You take the shiny new data analytics tool out from under the tree. You put it through its paces. The tool generates a report, likely driven by opaque algorithms hidden in a black box. Apparently, your company’s widgets have a 30% chance of causing debilitating migraines. Now what?
Well, sometime down the road -- maybe five years, maybe ten -- someone’s going to sue the company over the migraine widget. If the lawsuit gets far enough, both sides will have to exchange information relevant to the case in the discovery process.
That fateful analytics report, showing the widget’s propensity to cause migraines, is undoubtedly relevant by any layman’s definition. And with text messages, Facebook posts, and sundry other nontraditional (read: non-email) electronic information proving to be discoverable in civil litigation, is there any reason to doubt that the report will need to be produced to opposing counsel?
This is not necessarily a novel question, and lying at its root is the BYO(x) movement. BYOD (Bring Your Own Device) has gotten the most coverage in recent months, with widespread (and justified) alarm over how exactly organizations are supposed to satisfy their legal obligations with respect to data contained on their employees’ personal devices.
The stakes are undoubtedly raised with BYOA (Bring Your Own Analytics), a term that is just now making the rounds but will likely gain importance as do-it-yourself analytics platforms continue to proliferate. Here, the risks compound. An employee who, two years down the road, purges the migraine widget report without knowing any better may lead to the company facing accusations of spoliation in the future.

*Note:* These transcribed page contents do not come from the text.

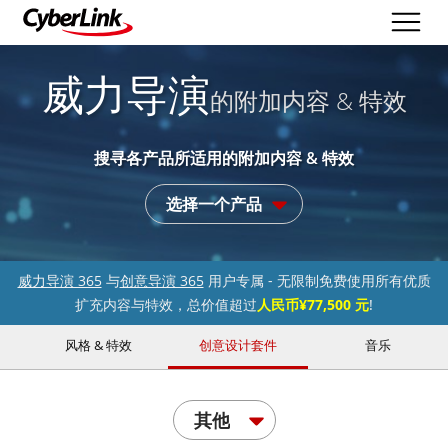
威力导演
的附加内容 & 特效
搜寻各产品所适用的附加内容 & 特效
选择一个产品
威力导演 365
与
创意导演 365
用户专属 - 无限制免费使用所有优质
扩充内容与特效，总价值超过
人民币¥77,500 元
!
风格 & 特效
创意设计套件
音乐
其他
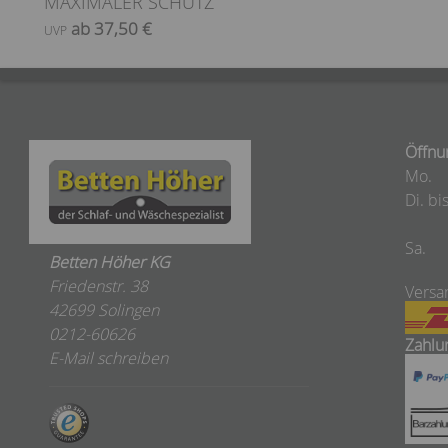
MAXIMALER SCHUTZ
ab 37,50 €
UVP
Öffnu
Mo.
Di. bis
Sa.
Betten Höher KG
Friedenstr. 38
Versa
42699 Solingen
0212-60626
Zahlu
E-Mail schreiben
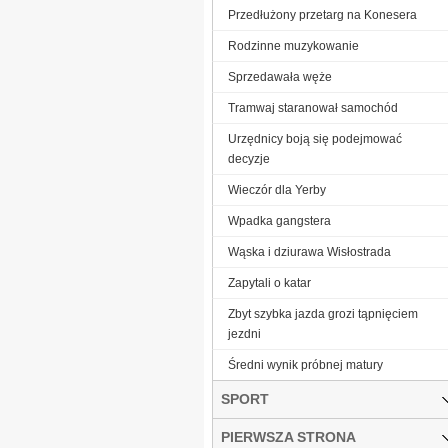
Przedłużony przetarg na Konesera
Rodzinne muzykowanie
Sprzedawała węże
Tramwaj staranował samochód
Urzędnicy boją się podejmować
decyzje
Wieczór dla Yerby
Wpadka gangstera
Wąska i dziurawa Wisłostrada
Zapytali o katar
Zbyt szybka jazda grozi tąpnięciem
jezdni
Średni wynik próbnej matury
SPORT
PIERWSZA STRONA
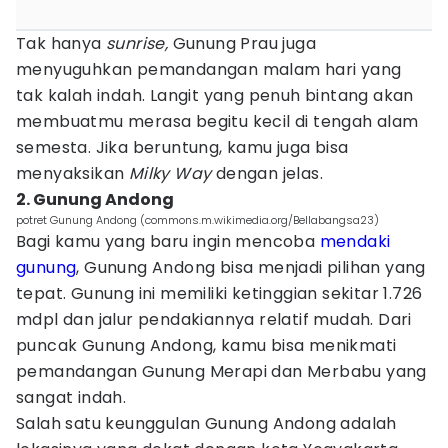
Tak hanya
sunrise,
Gunung Prau juga
menyuguhkan pemandangan malam hari yang
tak kalah indah. Langit yang penuh bintang akan
membuatmu merasa begitu kecil di tengah alam
semesta. Jika beruntung, kamu juga bisa
menyaksikan
Milky Way
dengan jelas.
2. Gunung Andong
potret Gunung Andong (commons.m.wikimedia.org/Bellabangsa23)
Bagi kamu yang baru ingin mencoba
mendaki
gunung
, Gunung Andong bisa menjadi pilihan yang
tepat. Gunung ini memiliki ketinggian sekitar 1.726
mdpl dan jalur pendakiannya relatif mudah. Dari
puncak Gunung Andong, kamu bisa menikmati
pemandangan Gunung Merapi dan Merbabu yang
sangat indah.
Salah satu keunggulan Gunung Andong adalah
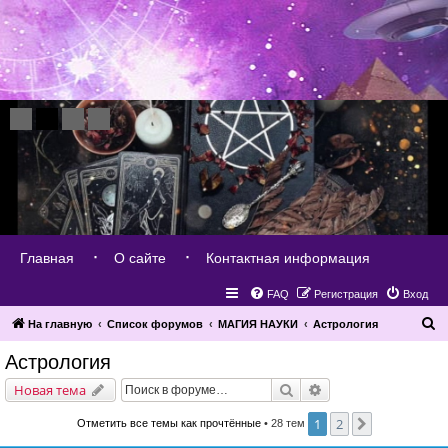
Главная
О сайте
Контактная информация
FAQ
Регистрация
Вход
П
На главную
Список форумов
МАГИЯ НАУКИ
Астрология
о
Астрология
и
Поиск
Расширенный поис
Новая тема
с
к
1
2
След.
Отметить все темы как прочтённые
• 28 тем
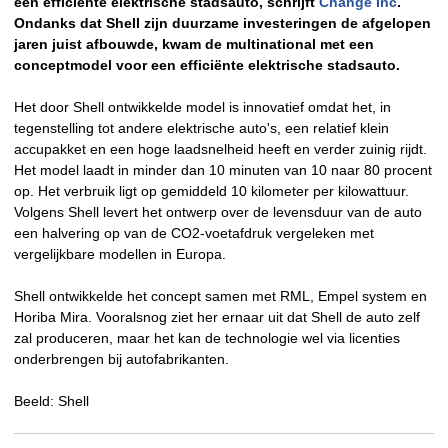
een efficiënte elektrische stadsauto, schrijft
Change Inc
.
Ondanks dat Shell zijn duurzame investeringen de afgelopen
jaren juist afbouwde, kwam de multinational met een
conceptmodel voor een efficiënte elektrische stadsauto.
Het door Shell ontwikkelde model is innovatief omdat het, in
tegenstelling tot andere elektrische auto's, een relatief klein
accupakket en een hoge laadsnelheid heeft en verder zuinig rijdt.
Het model laadt in minder dan 10 minuten van 10 naar 80 procent
op. Het verbruik ligt op gemiddeld 10 kilometer per kilowattuur.
Volgens Shell levert het ontwerp over de levensduur van de auto
een halvering op van de CO2-voetafdruk vergeleken met
vergelijkbare modellen in Europa.
Shell ontwikkelde het concept samen met RML, Empel system en
Horiba Mira. Vooralsnog ziet her ernaar uit dat Shell de auto zelf
zal produceren, maar het kan de technologie wel via licenties
onderbrengen bij autofabrikanten.
Beeld: Shell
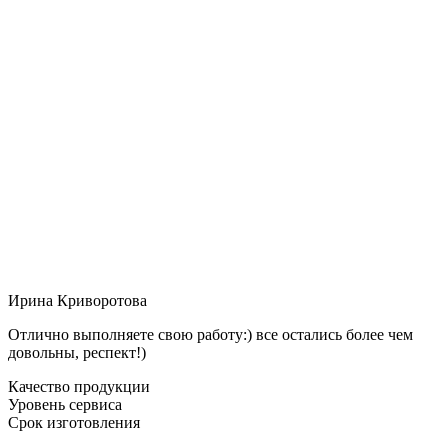
Ирина Криворотова
Отлично выполняете свою работу:) все остались более чем
довольны, респект!)
Качество продукции
Уровень сервиса
Срок изготовления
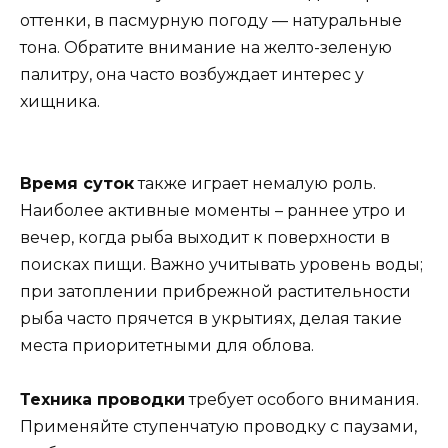
оттенки, в пасмурную погоду — натуральные
тона. Обратите внимание на желто-зеленую
палитру, она часто возбуждает интерес у
хищника.
Время суток
также играет немалую роль.
Наиболее активные моменты – раннее утро и
вечер, когда рыба выходит к поверхности в
поисках пищи. Важно учитывать уровень воды;
при затоплении прибрежной растительности
рыба часто прячется в укрытиях, делая такие
места приоритетными для облова.
Техника проводки
требует особого внимания.
Применяйте ступенчатую проводку с паузами,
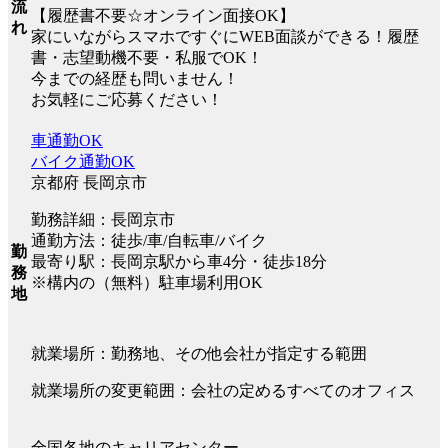
流
【履歴書不要☆オンライン面接OK】
れ
家にいながらスマホですぐにWEB面談ができる！履歴
書・志望動機不要・私服でOK！
今までの経歴も問いません！
お気軽にご応募ください！
車通勤OK
バイク通勤OK
京都府 長岡京市
勤務詳細：長岡京市
通勤方法：徒歩/車/自転車/バイク
勤
最寄り駅：長岡京駅から車4分・徒歩18分
務
※構内の（無料）駐車場利用OK
地
就業場所：勤務地、その他会社が指定する範囲
就業場所の変更範囲：会社の定めるすべてのオフィス
全国各地のキャリアセンター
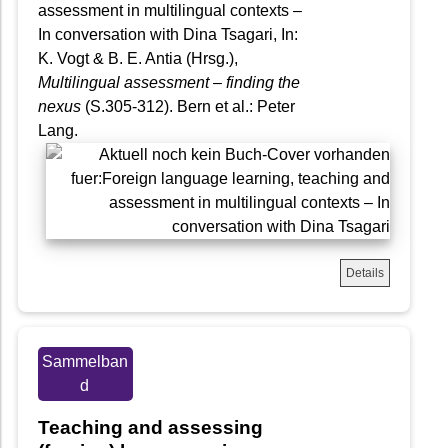
assessment in multilingual contexts –
In conversation with Dina Tsagari, In:
K. Vogt & B. E. Antia (Hrsg.),
Multilingual assessment – finding the
nexus
(S.305-312). Bern et al.: Peter
Lang.
Details
Sammelban
d
Teaching and assessing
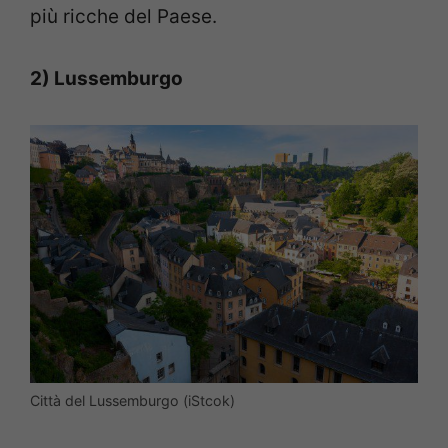
più ricche del Paese.
2) Lussemburgo
Città del Lussemburgo (iStcok)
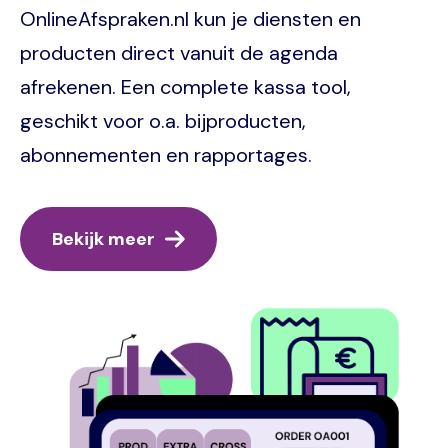
OnlineAfspraken.nl kun je diensten en
producten direct vanuit de agenda
afrekenen. Een complete kassa tool,
geschikt voor o.a. bijproducten,
abonnementen en rapportages.
Bekijk meer
Image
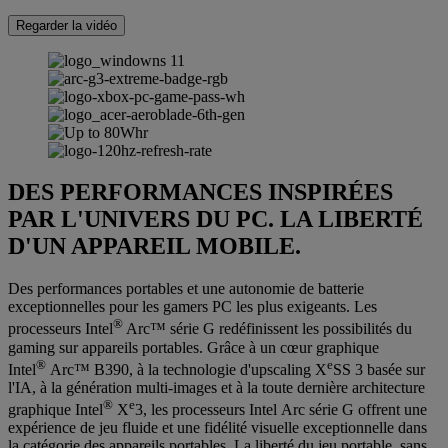
Regarder la vidéo
DES PERFORMANCES INSPIRÉES
PAR L'UNIVERS DU PC. LA LIBERTÉ
D'UN APPAREIL MOBILE.
Des performances portables et une autonomie de batterie
exceptionnelles pour les gamers PC les plus exigeants. Les
®
processeurs Intel
Arc™ série G redéfinissent les possibilités du
gaming sur appareils portables. Grâce à un cœur graphique
®
e
Intel
Arc™ B390, à la technologie d'upscaling X
SS 3 basée sur
l'IA, à la génération multi-images et à la toute dernière architecture
®
e
graphique Intel
X
3, les processeurs Intel Arc série G offrent une
expérience de jeu fluide et une fidélité visuelle exceptionnelle dans
la catégorie des appareils portables. La liberté du jeu portable, sans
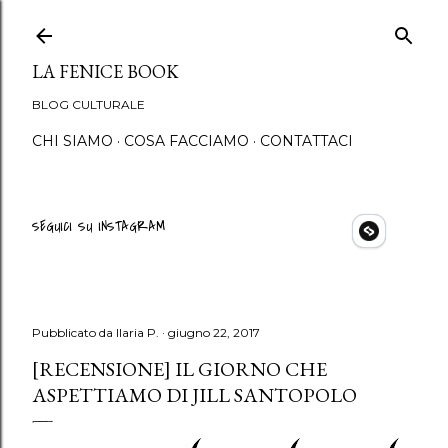
Passa ai contenuti princip
LA FENICE BOOK
BLOG CULTURALE
CHI SIAMO
COSA FACCIAMO
CONTATTACI
SEGUICI SU INSTAGRAM
Pubblicato da
Ilaria P.
giugno 22, 2017
[RECENSIONE] IL GIORNO CHE
ASPETTIAMO DI JILL SANTOPOLO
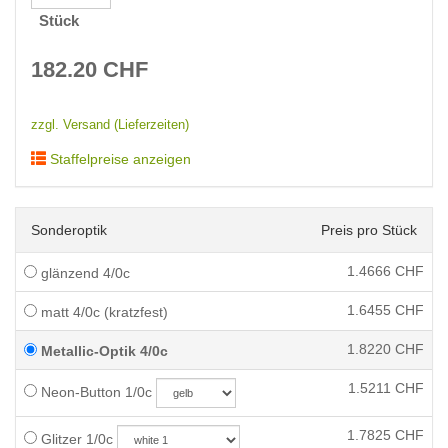
Stück
182.20
CHF
zzgl. Versand (Lieferzeiten)
Staffelpreise anzeigen
Sonderoptik
Preis pro Stück
1.4666
CHF
glänzend 4/0c
1.6455
CHF
matt 4/0c (kratzfest)
1.8220
CHF
Metallic-Optik 4/0c
1.5211
CHF
Neon-Button 1/0c
1.7825
CHF
Glitzer 1/0c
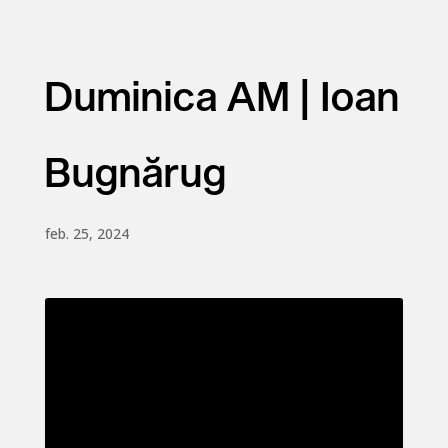
Duminica AM | Ioan
Bugnărug
feb. 25, 2024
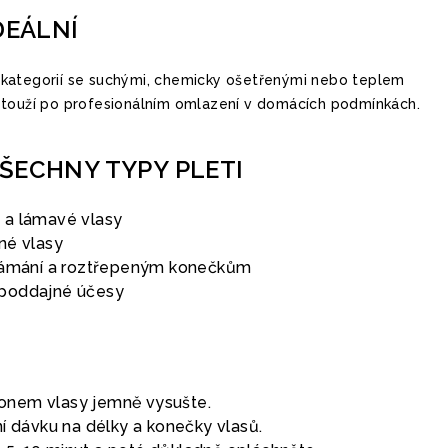
DEÁLNÍ
kategorií se suchými, chemicky ošetřenými nebo teplem
 touží po profesionálním omlazení v domácích podmínkách.
ŠECHNY TYPY PLETI
 a lámavé vlasy
né vlasy
 lámání a roztřepeným konečkům
poddajné účesy
onem vlasy jemně vysušte.
dní dávku na délky a konečky vlasů.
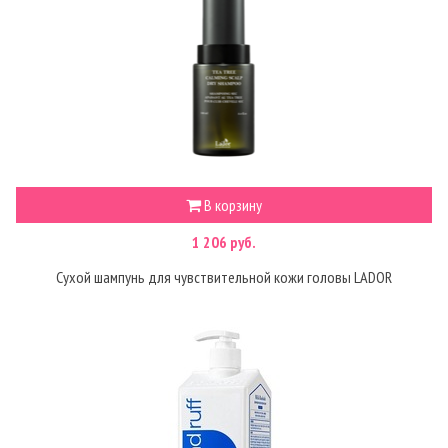
В корзину
1 206 руб.
Сухой шампунь для чувствительной кожи головы LADOR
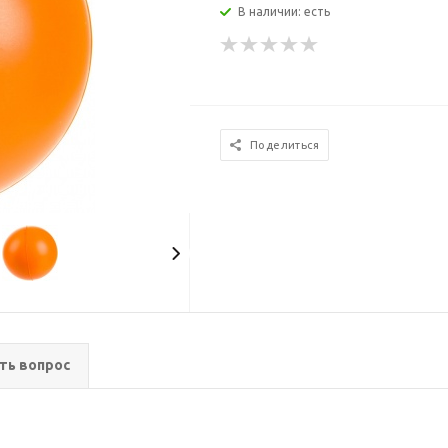
В наличии: есть
Поделиться
ть вопрос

The key point: analytic output data, like all enterprise data, must be centrally managed. Knowledge workers who interface directly with data at its inception are normally experts at using that data for their immediate business purposes. To expect them to simultaneously account for long-term, enterprise-wide information governance needs is ultimately unrealistic.
The logic set forth here is, again, not new. These concerns arise each and every time a new type of data enters the corporate sphere, and we can all rest assured that further types will come to the forefront. Indeed, the Internet of Things will accelerate this novelty along dimensions that are not even fully understood yet.
A unified approach to information governance—where data is centrally stored and retention and disposition policies for all types of data are centrally set by teams whose mission it is to enact such policies for the corporation’s long-term benefit—is the only failsafe way to reliably accommodate and account for existing and future data. Indeed, a significant collateral gain from properly managed data is that it can, itself, be utilized for more meaningful, robust, broad analytics initiatives.
One might put it like so: manage once, leverage forever. Unlike that ugly sweater you never asked for, you can’t re-gift or exchange unfavorable analytics results; you need to plan to manage them instead.